Those who benefit most are those who have stepped out in front of the monastery and grasp with their eyes the panorama of which George Sand said there was no equal in the world. - Nothing has changed here. The curved line of hills lies heavy beyond the valley full of almond trees, oranges, lemons, bananas; behind the ridge of the mountains stretches a distant plain, seemingly boundless; at the foot of the monastery shoot plumes of palm trees, and the crowns of olives merge on the terraces into a silvery
shell. Half an hour passes - we've still got a hundred or so kilometres to go - the port of Soleru, Pollensa and the notorious mercurial Formentor with golf, jazz and a hotel for a hundred pesetas a day. No wonder, then, that the chauffeur, after the aperitif, summons everyone with a shrill siren, as if a duck were a runaway chicken.

Again, a central square with bars.
- This is the street of Ramon Lula, a very wise man, an apostle of the faith from the 13th century, writer, theologian, physicist, educator, doctor and architect in one person. And this is where Blessed Catherine lived

Thomas - he gives historical explanations, a Spaniard, glad to boast his English.

Confused and angry travellers settle into their seats.

- How much of the destination did this Chopin inhabit,
or maybe it's some kind of blag at all... We are again taken aback by the space, brimming with
greenery and sunshine. The blind windows of houses seem to wink goodbye to us,
and the baroque tower of the Carthusians rises above the styleless walls of the monastery like
an emerald flower. an emerald flower. We drive into a flood of silvery olives whose twisted, fantastic trunks, similar to Dante's seersucker, are several hundred years old, or perhaps more.
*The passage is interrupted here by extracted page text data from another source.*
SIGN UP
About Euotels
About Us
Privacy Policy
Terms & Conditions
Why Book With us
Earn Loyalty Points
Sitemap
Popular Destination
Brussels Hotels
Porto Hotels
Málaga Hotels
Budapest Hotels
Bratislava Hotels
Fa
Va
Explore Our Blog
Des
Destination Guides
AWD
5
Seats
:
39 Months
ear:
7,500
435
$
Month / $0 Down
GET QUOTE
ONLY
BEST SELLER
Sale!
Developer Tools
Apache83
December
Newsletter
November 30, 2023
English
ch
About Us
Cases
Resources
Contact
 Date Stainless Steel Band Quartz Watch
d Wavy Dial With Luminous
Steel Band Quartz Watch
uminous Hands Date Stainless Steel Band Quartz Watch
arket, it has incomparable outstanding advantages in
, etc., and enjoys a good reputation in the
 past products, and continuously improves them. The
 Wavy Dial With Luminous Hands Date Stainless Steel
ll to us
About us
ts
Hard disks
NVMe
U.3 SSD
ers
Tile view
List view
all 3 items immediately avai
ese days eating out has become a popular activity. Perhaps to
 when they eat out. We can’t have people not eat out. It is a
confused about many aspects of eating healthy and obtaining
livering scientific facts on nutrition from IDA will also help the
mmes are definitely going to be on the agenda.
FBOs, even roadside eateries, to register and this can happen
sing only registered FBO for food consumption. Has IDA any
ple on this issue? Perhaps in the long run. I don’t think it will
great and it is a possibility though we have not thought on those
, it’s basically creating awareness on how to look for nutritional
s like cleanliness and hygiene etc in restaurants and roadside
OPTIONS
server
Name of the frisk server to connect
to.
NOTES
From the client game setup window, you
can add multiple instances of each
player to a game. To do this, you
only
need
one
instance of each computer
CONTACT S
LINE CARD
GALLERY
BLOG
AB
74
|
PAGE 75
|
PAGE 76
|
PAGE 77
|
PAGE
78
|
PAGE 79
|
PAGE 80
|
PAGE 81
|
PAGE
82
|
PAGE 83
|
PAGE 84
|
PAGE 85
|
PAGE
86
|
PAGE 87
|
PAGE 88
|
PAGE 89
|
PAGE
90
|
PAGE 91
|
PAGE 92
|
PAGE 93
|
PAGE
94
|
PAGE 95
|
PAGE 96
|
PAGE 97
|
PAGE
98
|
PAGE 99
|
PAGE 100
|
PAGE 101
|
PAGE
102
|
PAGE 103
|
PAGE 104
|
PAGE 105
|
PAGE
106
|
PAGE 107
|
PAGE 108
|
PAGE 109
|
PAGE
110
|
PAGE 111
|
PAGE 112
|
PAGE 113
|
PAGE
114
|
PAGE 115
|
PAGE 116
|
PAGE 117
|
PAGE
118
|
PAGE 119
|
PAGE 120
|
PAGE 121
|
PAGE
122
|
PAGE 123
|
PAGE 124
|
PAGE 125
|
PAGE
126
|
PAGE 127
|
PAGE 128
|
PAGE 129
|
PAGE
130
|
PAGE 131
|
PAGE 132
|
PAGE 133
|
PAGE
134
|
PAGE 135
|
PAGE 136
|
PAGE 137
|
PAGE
With patience and persistence you can achieve more than one thing. In this inaccessible cell I was
later a daily visitor. I looked at the Majorcan dolls in folk costumes made by P. Sand, smiled at 'Poor Jacques', over which hangs framed notes. A bust of Chopin stands on it, the violin of the little boy who played beside the maestro during the grey, damp evenings, and Mrs Sand's carelessly thrown shawl. According to the drawings of the writer's son Maurice, according to the description in "Winter on Mallorca" and according to the old plan, this is actually Chopin's cell. Chamber concerts are held in this room. Large festivals, dedicated to the works of Chopin, or to contemporary Polish and Spanish music, take place in the patio or in the old chapel. The owners of the cell, the Ferra family, have dedicated the entire downstairs, i.e. three rooms, to a small museum, while they themselves live on the annexed floor. They have collected beautiful stylish furniture from Mallorca, old paintings and precious trinkets. But these are by no means part of the furnishings of this cell from a century ago. Shopen and Sand had the simplest white wood chairs, a couple of chests, a straw doodle from Valencia that looked like a 'sun-gilded gazebo', a bug-ridden high gothic chair that the sacristan brought for Shopen from the chapel, a couple of linen cushions for decoration, a pair of vases from Felanix, and the pinnacle of grandeur was the portières made from a traveller's blanket, hung in the alcove.
- How do we understand the existence of two of Chopin's targets? - I ask the lady of the house, sitting in the garden, full of roses, dahlias, balsams, levconias, - and caressing a chubby angora basking in the sun.
- Very simply. The owner of the neighbouring cell is the second-generation heir of the banker to whom Chopin left a Pleyel piano a conto bills, used for 18 days during his stay in Majorca. Having the piano, he bought a cell to go with it.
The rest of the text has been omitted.